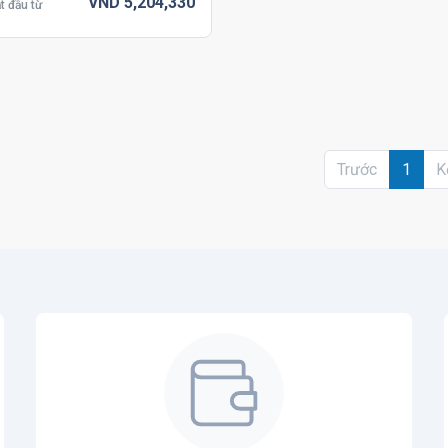
VND
5,204,
330
t đầu từ
Trước
1
K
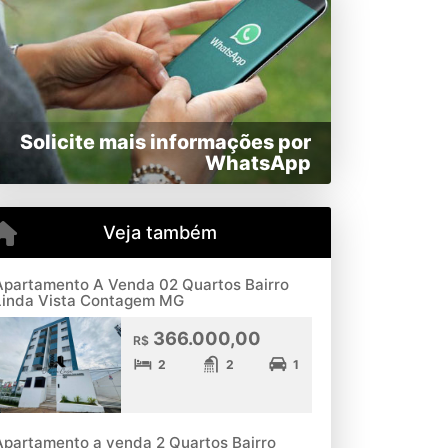
Solicite mais informações por
WhatsApp
Veja também
Apartamento A Venda 02 Quartos Bairro
Linda Vista Contagem MG
366.000,00
R$
2
2
1
Apartamento a venda 2 Quartos Bairro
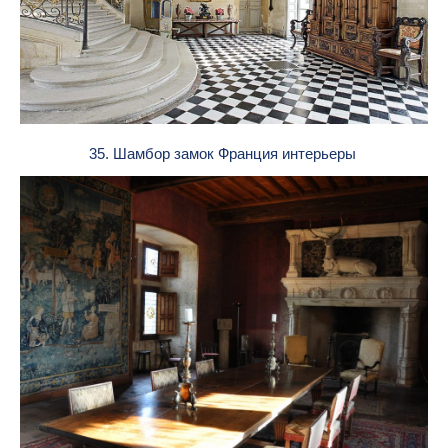
35. Шамбор замок Франция интерьеры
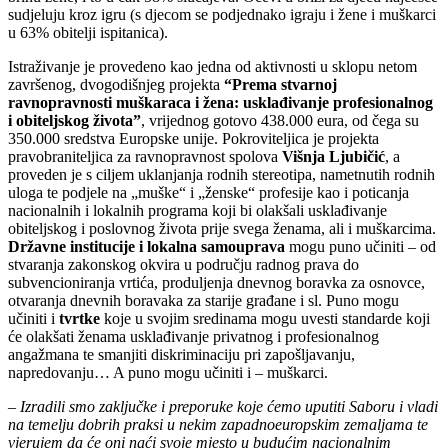
sudjeluju kroz igru (s djecom se podjednako igraju i žene i muškarci
u 63% obitelji ispitanica).
Istraživanje je provedeno kao jedna od aktivnosti u sklopu netom
završenog, dvogodišnjeg projekta
“Prema stvarnoj
ravnopravnosti muškaraca i žena: usklađivanje profesionalnog
i obiteljskog života”
, vrijednog gotovo 438.000 eura, od čega su
350.000 sredstva Europske unije. Pokroviteljica je projekta
pravobraniteljica za ravnopravnost spolova
Višnja Ljubičić
, a
proveden je s ciljem uklanjanja rodnih stereotipa, nametnutih rodnih
uloga te podjele na „muške“ i „ženske“ profesije kao i poticanja
nacionalnih i lokalnih programa koji bi olakšali usklađivanje
obiteljskog i poslovnog života prije svega ženama, ali i muškarcima.
Državne institucije i lokalna samouprava
mogu puno učiniti – od
stvaranja zakonskog okvira u području radnog prava do
subvencioniranja vrtića, produljenja dnevnog boravka za osnovce,
otvaranja dnevnih boravaka za starije građane i sl. Puno mogu
učiniti i
tvrtke
koje u svojim sredinama mogu uvesti standarde koji
će olakšati ženama usklađivanje privatnog i profesionalnog
angažmana te smanjiti diskriminaciju pri zapošljavanju,
napredovanju… A puno mogu učiniti i – muškarci.
–
Izradili smo zaključke i preporuke koje ćemo uputiti Saboru i vladi
na temelju dobrih praksi u nekim zapadnoeuropskim zemaljama te
vjerujem da će oni naći svoje mjesto u budućim nacionalnim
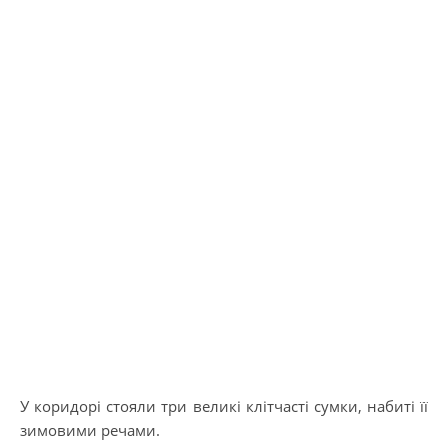
У коридорі стояли три великі клітчасті сумки, набиті її
зимовими речами.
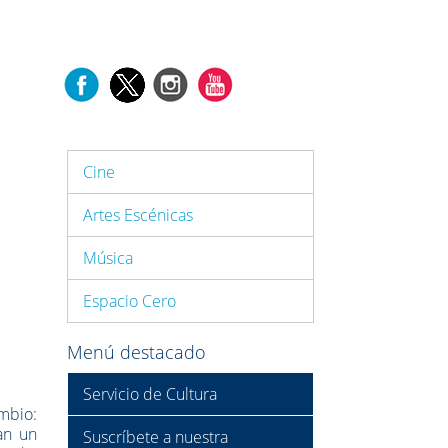
Cine
Artes Escénicas
Música
Espacio Cero
Menú destacado
Servicio de Cultura
ambio:
an un
Suscríbete a nuestra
===
→ TRY IT
A line belongs in the answer if it contains the word "koji"; please copy each such line from the material.

→ WRITTEN RESPONSE
nacionalnih i lokalnih programa koji bi olakšali usklađivanje
koje u svojim sredinama mogu uvesti standarde koji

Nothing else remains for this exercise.